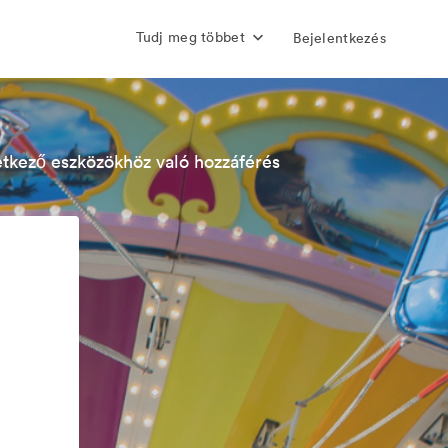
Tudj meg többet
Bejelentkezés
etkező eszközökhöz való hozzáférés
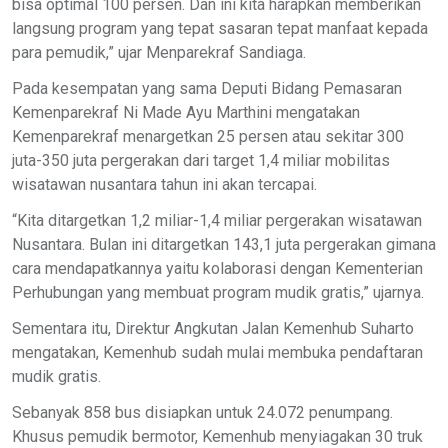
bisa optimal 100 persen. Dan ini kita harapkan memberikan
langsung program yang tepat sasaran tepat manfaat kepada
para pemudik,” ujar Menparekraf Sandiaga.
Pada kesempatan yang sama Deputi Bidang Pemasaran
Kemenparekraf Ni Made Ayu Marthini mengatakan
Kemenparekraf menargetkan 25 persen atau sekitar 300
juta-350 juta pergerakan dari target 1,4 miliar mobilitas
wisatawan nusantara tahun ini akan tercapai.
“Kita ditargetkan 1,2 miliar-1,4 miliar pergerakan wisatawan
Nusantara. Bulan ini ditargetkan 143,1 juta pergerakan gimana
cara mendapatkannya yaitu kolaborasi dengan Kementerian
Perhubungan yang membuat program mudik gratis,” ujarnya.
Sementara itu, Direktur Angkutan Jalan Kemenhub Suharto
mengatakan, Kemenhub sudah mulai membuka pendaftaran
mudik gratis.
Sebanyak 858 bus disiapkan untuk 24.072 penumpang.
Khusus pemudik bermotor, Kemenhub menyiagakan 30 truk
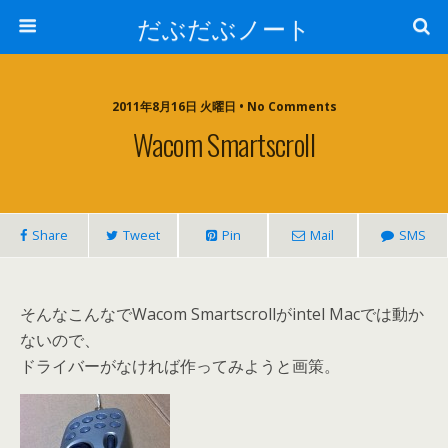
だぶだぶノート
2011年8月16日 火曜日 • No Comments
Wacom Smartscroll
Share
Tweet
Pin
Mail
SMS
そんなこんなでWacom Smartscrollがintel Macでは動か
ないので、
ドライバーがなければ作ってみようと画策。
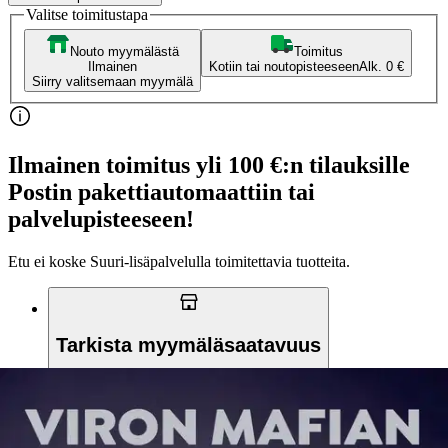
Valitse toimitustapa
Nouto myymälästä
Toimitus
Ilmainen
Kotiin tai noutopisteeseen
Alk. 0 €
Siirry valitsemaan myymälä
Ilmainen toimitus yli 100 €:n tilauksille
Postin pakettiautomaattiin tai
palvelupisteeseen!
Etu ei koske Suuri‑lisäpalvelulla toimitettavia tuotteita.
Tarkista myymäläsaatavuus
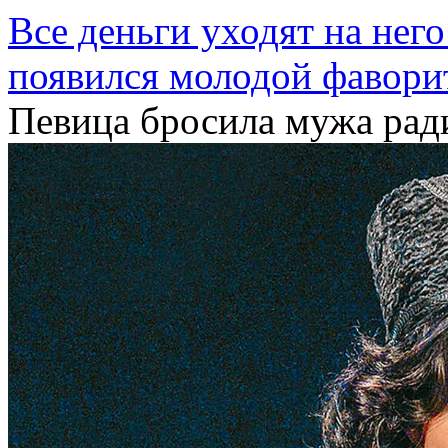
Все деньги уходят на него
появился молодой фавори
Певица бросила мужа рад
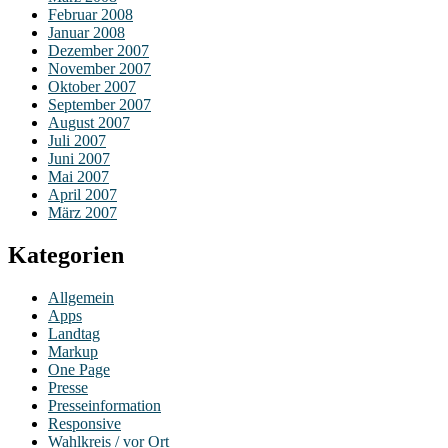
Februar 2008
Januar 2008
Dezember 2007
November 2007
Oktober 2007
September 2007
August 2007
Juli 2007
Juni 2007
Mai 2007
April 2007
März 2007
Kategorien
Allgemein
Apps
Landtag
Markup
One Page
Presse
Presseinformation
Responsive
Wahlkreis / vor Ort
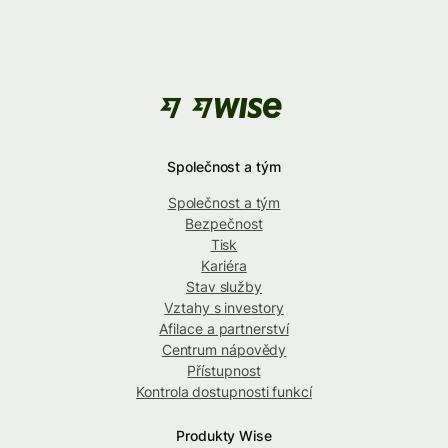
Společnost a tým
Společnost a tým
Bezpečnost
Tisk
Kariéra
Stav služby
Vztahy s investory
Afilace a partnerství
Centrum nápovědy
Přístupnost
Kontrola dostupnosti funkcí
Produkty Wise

#### Problem:
Copy the data above word for word. Pictures stay out.

#### Finished task:
Tudj meg többet
Bejelentkezés
etkező eszközökhöz való hozzáférés
bisa optimal 100 persen. Dan ini kita harapkan memberikan
langsung program yang tepat sasaran tepat manfaat kepada
para pemudik,” ujar Menparekraf Sandiaga.
Pada kesempatan yang sama Deputi Bidang Pemasaran
Kemenparekraf Ni Made Ayu Marthini mengatakan
Kemenparekraf menargetkan 25 persen atau sekitar 300
juta-350 juta pergerakan dari target 1,4 miliar mobilitas
wisatawan nusantara tahun ini akan tercapai.
“Kita ditargetkan 1,2 miliar-1,4 miliar pergerakan wisatawan
Nusantara. Bulan ini ditargetkan 143,1 juta pergerakan gimana
cara mendapatkannya yaitu kolaborasi dengan Kementerian
Perhubungan yang membuat program mudik gratis,” ujarnya.
Sementara itu, Direktur Angkutan Jalan Kemenhub Suharto
mengatakan, Kemenhub sudah mulai membuka pendaftaran
mudik gratis.
Sebanyak 858 bus disiapkan untuk 24.072 penumpang.
Khusus pemudik bermotor, Kemenhub menyiagakan 30 truk
だぶだぶノート
2011年8月16日 火曜日 • No Comments
Wacom Smartscroll
Share
Tweet
Pin
Mail
SMS
そんなこんなでWacom Smartscrollがintel Macでは動か
ないので、
ドライバーがなければ作ってみようと画策。
Valitse toimitustapa
Nouto myymälästä
Toimitus
Ilmainen
Kotiin tai noutopisteeseen
Alk. 0 €
Siirry valitsemaan myymälä
Ilmainen toimitus yli 100 €:n tilauksille
Postin pakettiautomaattiin tai
palvelupisteeseen!
Etu ei koske Suuri‑lisäpalvelulla toimitettavia tuotteita.
Tarkista myymäläsaatavuus
Все деньги уходят на него
появился молодой фавори
Певица бросила мужа рад
Februar 2008
Januar 2008
Dezember 2007
November 2007
Oktober 2007
September 2007
August 2007
Juli 2007
Juni 2007
Mai 2007
April 2007
März 2007
Kategorien
Allgemein
Apps
Landtag
Markup
One Page
Presse
Presseinformation
Responsive
Wahlkreis / vor Ort
Společnost a tým
Společnost a tým
Bezpečnost
Tisk
Kariéra
Stav služby
Vztahy s investory
Afilace a partnerství
Centrum nápovědy
Přístupnost
Kontrola dostupnosti funkcí
Produkty Wise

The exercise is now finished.